Sekda Kota Jambi, A Ridwan mengatakan dalam rapat itu sudah dibentuk 3 tim yang akan menyelesaikan konflik antara keluaraga Nenek Hafsah dengan PT RPSL. Tim akan menangani aspek legalitas perusahaan, aspek kerugian Nenek Hafsah, dan juga aspek penegakan hukum.

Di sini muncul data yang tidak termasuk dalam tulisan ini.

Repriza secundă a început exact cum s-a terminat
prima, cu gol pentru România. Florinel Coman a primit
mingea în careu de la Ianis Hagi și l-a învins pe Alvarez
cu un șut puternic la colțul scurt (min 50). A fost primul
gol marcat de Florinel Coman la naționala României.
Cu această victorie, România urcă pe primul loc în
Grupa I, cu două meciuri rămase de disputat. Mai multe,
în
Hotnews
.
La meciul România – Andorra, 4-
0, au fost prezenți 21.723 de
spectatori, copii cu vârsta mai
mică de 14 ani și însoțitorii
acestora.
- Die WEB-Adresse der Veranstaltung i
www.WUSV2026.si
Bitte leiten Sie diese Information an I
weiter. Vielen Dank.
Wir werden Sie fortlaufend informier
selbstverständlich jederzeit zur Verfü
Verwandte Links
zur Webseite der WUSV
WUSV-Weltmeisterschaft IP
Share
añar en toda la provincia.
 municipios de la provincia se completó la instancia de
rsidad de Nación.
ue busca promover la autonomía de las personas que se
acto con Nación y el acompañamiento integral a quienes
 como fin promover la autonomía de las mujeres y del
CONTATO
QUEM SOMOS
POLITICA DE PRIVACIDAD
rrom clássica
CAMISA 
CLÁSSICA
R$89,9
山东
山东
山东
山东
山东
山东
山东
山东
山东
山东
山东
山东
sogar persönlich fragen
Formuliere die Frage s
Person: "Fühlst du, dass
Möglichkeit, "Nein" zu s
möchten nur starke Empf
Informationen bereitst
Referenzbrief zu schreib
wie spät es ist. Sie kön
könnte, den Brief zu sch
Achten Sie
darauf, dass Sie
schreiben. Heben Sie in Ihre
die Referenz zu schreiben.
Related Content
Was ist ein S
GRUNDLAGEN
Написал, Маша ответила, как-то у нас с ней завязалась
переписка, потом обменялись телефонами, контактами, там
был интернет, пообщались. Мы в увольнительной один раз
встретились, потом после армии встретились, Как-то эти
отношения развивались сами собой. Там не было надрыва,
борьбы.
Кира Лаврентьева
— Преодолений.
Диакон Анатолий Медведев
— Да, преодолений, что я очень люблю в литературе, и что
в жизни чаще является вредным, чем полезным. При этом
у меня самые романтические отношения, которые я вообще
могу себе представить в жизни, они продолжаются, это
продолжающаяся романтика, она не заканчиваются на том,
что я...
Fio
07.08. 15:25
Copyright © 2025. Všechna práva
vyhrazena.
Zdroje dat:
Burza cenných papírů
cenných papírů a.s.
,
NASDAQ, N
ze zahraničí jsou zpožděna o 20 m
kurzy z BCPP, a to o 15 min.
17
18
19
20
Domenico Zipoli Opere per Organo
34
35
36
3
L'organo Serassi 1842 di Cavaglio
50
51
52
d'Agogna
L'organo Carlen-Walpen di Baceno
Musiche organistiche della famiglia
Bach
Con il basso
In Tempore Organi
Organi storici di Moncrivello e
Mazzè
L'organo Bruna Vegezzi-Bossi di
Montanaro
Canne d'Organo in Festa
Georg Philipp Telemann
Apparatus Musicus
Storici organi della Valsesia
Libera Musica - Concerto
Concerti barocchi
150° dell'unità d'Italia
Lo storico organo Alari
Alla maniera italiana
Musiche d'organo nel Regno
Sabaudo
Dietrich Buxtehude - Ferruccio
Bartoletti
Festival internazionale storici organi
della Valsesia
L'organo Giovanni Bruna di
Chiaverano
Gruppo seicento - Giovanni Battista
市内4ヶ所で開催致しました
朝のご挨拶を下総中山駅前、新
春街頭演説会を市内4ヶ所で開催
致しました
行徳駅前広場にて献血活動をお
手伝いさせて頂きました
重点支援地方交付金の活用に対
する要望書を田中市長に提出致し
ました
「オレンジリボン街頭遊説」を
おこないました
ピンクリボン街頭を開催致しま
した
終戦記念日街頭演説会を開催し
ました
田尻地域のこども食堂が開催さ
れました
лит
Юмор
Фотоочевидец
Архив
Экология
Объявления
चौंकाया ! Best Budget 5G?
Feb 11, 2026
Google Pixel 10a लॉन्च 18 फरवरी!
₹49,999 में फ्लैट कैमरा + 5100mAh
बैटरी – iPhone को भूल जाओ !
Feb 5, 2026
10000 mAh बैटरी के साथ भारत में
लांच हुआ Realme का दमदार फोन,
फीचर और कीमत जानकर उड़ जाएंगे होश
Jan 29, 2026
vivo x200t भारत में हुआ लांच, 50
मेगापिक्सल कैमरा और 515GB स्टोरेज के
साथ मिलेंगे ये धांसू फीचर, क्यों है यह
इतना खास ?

"Intinya komitmen perusahaan tadi kita betul-betul minta diperhatikan, kita minta komitmen secara tertulis tadi, dan disepakati. Juga rasionalitas dalam menyelesaikan persoalan ini. Tim itu melibatkan semua aspek, ada anggota dewan, OPD terkait, unsur perusahaan, keluarga Nenek Hafsah, masyarakat dan lainnya. Minggu ini sudah mulai bekerja," katanya.

Ridwan juga mengatakan, jika dalam perjalanan tim menemukan indikasi pelanggaran, maka akan diberi sanksi sesuai dengan aturan yang ada. 

GM PT RPSL, Hardiyanto mengatakan pihaknya tidak pernah menutup komunikasi dengan keluarga Nenek Hafsah dalam menyelesaikan persoalan ini. 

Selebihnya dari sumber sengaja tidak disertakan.